It’s been a week since the close of the Pitlochry Winter Words writing class. After leading in an extended workshop, it’s good to let the mind rest for a while before mentally reviewing the week. I always come out of writing classes on a high, seeing the world through rose coloured literary glasses, and vowing to go home and finish that novel. Sometimes it takes a week to let the excitement die down, and for the banality of life to take over. Then once the excitement has waned, I can more objectively look back at the class and assess my work as a teacher.
Unfortunately, the class from Winter Words is proving problematic. A week has passed, I’m still excited, on a writing high, and feeling enthused.
I can honestly say that my Pitlochry group was one of the best writing workshops I’ve ever taught. Now, before any of my previous students read this, feel dejected, and storm off saying ‘But I thought we were your favourite class,’ please let me explain. This all comes down to dynamics.
Most beginning writing courses allow people to enrol on a ‘first come first serve’ basis, meaning that neither the teacher nor the institution have control over who is the class. Therefore, there will always be people of varying abilities, ages, ethnicities and writing styles. For the most part, this is a positive. As a writer cannot always control who is reading his/her books, it’s good for the beginning author to practice workshopping with someone who may normally not be in his/her demographic. Writers have to learn when to appease an audience and when to ignore bad advice, and a miss matched group is good practice for learning how to deal with readers of all tastes. In fact, ‘You can’t please all the people all the time’ is a valuable lesson in many professions.
Students were accepted to the Pitlochry class on a ‘first come first serve’ basis, and therefore should have been quite the motley group, but somehow it did not work out this way. The class meshed almost immediately, in a way I’ve never seen before. From day one they bonded and talked, no one was too shy and no one student took over the class. Everyone particpated, and that awkwardness that comes with meeting someone for the first time didn’t seem to occur.

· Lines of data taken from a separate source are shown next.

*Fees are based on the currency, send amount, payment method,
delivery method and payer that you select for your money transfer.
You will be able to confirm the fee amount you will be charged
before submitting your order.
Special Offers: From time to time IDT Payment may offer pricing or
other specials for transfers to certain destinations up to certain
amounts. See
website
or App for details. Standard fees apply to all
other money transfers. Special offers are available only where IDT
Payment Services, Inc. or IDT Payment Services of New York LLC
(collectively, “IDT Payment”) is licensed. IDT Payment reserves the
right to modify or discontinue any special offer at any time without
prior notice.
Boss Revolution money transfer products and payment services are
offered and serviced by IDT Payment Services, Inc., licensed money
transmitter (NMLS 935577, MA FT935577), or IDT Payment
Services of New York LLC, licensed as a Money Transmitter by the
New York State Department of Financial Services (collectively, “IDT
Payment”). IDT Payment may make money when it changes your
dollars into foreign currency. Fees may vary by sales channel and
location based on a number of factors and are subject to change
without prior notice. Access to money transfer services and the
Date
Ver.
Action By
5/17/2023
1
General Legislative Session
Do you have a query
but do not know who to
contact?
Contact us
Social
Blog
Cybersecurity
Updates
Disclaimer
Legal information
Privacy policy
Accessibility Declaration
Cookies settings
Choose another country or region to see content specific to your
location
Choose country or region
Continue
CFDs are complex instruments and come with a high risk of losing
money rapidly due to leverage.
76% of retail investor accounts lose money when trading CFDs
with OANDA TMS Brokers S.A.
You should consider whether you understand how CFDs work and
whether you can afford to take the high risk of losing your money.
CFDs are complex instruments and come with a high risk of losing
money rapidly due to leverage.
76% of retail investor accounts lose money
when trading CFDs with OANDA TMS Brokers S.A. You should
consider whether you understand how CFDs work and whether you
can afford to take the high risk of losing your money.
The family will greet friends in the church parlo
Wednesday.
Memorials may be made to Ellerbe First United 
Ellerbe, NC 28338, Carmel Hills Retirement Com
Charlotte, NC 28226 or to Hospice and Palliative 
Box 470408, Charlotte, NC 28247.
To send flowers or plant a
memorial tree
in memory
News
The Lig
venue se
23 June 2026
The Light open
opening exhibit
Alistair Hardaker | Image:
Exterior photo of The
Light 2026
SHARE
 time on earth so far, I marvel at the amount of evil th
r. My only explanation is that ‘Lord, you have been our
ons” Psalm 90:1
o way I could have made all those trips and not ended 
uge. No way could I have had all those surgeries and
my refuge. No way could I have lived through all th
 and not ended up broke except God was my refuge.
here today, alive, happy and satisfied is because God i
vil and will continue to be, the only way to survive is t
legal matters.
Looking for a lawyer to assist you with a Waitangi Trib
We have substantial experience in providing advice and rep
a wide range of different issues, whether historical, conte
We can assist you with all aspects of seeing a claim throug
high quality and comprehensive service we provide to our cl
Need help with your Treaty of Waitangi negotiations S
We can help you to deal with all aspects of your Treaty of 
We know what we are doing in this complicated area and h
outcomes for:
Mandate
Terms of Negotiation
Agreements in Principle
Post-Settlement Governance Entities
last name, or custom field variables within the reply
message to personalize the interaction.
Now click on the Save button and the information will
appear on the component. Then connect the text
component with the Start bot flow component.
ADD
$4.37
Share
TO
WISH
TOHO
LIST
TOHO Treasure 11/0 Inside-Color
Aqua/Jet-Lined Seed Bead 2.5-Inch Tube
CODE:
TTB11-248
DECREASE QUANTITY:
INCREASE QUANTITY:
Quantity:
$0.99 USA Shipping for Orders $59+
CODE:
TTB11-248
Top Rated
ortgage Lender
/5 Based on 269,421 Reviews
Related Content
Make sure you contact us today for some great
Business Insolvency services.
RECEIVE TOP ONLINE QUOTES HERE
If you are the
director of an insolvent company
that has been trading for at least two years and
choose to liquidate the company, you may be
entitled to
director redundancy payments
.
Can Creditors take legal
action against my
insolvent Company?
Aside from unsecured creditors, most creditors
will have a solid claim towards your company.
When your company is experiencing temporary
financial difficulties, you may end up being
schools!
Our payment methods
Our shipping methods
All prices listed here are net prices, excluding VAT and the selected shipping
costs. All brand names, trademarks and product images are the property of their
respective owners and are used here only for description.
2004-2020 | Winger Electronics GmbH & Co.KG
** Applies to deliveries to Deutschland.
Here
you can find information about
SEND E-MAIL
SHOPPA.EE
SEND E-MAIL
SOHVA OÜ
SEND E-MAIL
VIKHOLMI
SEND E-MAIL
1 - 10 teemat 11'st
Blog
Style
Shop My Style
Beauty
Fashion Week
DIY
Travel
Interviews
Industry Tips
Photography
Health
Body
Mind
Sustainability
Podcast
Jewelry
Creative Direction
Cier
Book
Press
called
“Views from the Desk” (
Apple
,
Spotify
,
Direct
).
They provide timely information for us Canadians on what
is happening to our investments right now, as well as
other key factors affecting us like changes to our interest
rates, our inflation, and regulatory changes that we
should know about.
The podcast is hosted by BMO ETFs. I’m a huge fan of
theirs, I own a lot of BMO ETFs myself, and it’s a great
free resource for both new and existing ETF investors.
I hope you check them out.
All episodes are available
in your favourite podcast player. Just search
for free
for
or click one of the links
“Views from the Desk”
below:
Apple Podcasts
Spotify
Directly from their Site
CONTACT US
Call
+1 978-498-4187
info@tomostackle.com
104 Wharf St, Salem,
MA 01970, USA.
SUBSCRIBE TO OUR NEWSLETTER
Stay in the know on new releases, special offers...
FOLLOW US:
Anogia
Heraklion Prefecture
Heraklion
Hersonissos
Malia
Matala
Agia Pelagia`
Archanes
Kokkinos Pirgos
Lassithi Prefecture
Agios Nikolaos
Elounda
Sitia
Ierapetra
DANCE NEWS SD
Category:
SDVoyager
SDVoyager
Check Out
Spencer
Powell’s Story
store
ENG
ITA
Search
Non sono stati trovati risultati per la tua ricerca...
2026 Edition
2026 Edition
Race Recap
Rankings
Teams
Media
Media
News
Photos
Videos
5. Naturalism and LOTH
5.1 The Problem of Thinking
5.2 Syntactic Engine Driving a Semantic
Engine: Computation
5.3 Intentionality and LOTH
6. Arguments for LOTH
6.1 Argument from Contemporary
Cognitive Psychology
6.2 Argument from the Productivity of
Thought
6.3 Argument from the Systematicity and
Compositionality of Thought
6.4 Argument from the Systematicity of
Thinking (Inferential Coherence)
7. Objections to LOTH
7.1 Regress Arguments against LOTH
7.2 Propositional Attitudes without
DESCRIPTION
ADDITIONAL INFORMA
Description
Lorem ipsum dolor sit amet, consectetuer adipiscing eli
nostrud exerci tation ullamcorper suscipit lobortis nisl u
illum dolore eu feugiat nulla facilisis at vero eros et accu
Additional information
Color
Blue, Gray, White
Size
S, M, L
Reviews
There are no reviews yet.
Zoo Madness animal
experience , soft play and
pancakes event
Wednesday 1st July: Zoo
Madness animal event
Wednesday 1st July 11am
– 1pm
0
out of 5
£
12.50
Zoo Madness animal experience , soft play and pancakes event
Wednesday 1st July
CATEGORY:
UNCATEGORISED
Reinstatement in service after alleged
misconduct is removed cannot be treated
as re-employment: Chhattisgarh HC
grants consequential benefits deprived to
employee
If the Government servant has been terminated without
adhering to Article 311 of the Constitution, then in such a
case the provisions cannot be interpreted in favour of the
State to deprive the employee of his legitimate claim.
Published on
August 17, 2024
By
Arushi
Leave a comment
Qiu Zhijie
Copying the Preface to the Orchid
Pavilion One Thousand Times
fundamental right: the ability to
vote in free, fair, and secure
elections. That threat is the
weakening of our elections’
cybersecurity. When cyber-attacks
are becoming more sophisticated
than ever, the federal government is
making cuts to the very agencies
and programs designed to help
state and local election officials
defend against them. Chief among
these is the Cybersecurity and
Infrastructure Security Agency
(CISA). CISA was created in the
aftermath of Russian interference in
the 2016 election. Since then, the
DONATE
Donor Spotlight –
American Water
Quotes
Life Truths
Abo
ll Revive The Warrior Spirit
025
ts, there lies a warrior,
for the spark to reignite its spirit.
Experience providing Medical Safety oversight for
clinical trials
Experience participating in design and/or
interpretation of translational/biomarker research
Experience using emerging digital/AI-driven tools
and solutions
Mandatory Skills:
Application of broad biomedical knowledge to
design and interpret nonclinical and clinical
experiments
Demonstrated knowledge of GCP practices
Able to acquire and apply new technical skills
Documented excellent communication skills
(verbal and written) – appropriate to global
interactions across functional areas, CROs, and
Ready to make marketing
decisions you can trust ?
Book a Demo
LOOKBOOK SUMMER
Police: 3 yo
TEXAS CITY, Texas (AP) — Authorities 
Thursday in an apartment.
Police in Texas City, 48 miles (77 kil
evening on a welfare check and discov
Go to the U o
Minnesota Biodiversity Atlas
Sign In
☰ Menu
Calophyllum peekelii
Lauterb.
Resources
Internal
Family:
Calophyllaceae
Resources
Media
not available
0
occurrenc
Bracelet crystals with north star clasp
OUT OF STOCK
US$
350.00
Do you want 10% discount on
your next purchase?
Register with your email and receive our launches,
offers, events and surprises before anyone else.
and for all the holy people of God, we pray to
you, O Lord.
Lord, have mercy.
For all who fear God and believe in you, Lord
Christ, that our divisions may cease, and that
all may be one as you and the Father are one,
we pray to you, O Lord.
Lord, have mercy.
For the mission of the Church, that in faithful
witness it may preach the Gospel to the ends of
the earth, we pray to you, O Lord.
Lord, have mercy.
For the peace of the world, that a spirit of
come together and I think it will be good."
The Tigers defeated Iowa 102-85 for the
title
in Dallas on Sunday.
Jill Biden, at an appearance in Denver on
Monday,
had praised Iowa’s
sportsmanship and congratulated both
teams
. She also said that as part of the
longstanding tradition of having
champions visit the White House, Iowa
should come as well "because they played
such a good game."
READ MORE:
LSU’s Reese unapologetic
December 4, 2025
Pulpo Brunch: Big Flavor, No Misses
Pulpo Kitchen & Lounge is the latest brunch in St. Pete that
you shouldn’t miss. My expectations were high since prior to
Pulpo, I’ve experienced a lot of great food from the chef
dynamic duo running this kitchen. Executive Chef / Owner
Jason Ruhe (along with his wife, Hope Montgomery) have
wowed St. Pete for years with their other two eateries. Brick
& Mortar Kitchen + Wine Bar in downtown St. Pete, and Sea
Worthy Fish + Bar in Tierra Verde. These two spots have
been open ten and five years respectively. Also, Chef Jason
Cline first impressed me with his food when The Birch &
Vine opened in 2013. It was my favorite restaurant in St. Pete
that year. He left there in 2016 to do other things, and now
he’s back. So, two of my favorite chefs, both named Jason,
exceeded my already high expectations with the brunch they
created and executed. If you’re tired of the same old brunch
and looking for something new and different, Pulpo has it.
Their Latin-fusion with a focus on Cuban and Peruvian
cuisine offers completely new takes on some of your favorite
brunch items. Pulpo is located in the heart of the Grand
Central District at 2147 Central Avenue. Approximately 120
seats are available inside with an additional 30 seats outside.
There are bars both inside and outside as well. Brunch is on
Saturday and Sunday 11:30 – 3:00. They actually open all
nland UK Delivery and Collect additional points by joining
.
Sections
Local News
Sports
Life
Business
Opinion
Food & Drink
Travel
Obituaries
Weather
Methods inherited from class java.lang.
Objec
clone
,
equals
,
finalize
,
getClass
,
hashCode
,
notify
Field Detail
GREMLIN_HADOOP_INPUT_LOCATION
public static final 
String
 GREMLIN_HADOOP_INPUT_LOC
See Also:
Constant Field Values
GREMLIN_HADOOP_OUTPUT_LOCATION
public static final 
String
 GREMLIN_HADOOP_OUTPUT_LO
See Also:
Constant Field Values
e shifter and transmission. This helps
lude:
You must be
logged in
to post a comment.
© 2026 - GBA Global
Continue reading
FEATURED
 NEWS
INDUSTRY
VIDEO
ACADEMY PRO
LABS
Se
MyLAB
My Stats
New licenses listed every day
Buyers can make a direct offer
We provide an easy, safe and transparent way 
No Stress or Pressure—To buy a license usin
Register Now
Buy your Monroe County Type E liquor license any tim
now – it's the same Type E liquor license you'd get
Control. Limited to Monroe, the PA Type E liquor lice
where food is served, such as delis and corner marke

Perhaps, this was down to the coincidental similarities the classmates shared. The class consisted of twelve women, and while the ages varied we all could be considered in the wiser years of life. But still, twelve women whose ages span a twenty year gap are not necessarily going to get along. They had different tastes in books, and different styles of writing. One woman had written twelve novels, two women cowrote a children’s book, and one woman had never put pen to paper in a creative manner before. Yet, the support and creative interaction that happened was immediately apparent, despite all the differences.
And, what was the outcome of this unusual instantaneous bonding? Uncommonly good short stories written in a quick amount of time. In three days (the class ran from Tuesday through Thursday), each of those women had written a short story that, with a little editing, could be published. I was, and still am, astounded by the talent.
Perchance, it’s not complete down to dynamics, as there were a few external factors that may have helped the creative process.
- I did a creative writing exercise on the first day that turned out to be a real dud. I won’t go into what that creative writing exercise was, but by lunch all the woman bonded over my rubbish experiment. (In fairness, I’d been using this exercise for years and no one has ever complained before.) This not only got them interacting with each other, but it got them thinking about writing on a cognitive level. Why didn’t they like the exercise? What would they have done differently? What could they learn from it?
- There was a goal for the end of the week; on Friday morning each student was to perform a complete and original short story of 1500 words or less. The story was to be read to the public in the café at the Festival. I think the ‘scare factor’ had a big impact. If you’re expected to produce, then homework and class exercises aren’t as optional.
- I put them in small groups. It’s easier to talk to one person you’ve never met before as opposed to a large group.
However, even with these external factors, I’m still amazed. By Friday everyone was life long friends, the email chain has already begun, and a reunion is being discussed.
Lesson learned: a good writing group is worth more than a hundred creative writing teachers, and never under estimate the potential of a support network.